Inflation Hits Three-Year High as Federal Reserve Signals No Rate Cuts in 2026
The consumer price index rose 4.2% over the 12 months ending in May 2026, the highest rate in three years. The Federal Reserve held its benchmark rate steady in June and signaled that cuts are unlikely for the rest of the year.
Inflation climbed to its highest level in three years in May 2026, with the consumer price index rising 4.2% over the prior 12 months, according to the Bureau of Labor Statistics. That is up from 3.8% in April and the fastest annual pace since April 2023.

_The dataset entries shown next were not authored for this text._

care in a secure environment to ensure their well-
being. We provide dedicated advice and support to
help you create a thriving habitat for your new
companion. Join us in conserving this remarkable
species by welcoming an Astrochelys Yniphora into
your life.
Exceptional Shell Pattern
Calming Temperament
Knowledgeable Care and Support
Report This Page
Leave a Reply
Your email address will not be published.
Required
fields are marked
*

Energy prices drove most of the increase, accounting for more than 60% of the monthly gain. Rising fuel costs have pushed up prices across transportation, groceries, and utilities. Shelter costs rose 0.3% for the month, and food rose 0.2%. Core inflation, which strips out food and energy, came in at 2.9% annually.
The Federal Reserve responded by holding its benchmark interest rate unchanged at its June 17 meeting, keeping it in a range of 3.5% to 3.75% for the fourth consecutive meeting. The meeting was the first led by new Fed chair Kevin Warsh.
The Fed's updated projections surprised markets. The median forecast now points to a higher rate by the end of 2026, a shift from March, when officials had penciled in a cut. Several policymakers signaled that the next move could be a rate hike rather than a cut.
Goldman Sachs Research pushed its forecast for the next rate cuts to 2027, citing a strong job market and persistent inflation.
For consumers, the news means credit card rates, auto loans, and other borrowing costs will stay elevated. High-yield savings accounts and certificates of deposit continue to offer solid returns for savers.
Financial advisors recommend reviewing recurring expenses, building or rebuilding an emergency fund, and avoiding carrying credit card balances while rates remain high.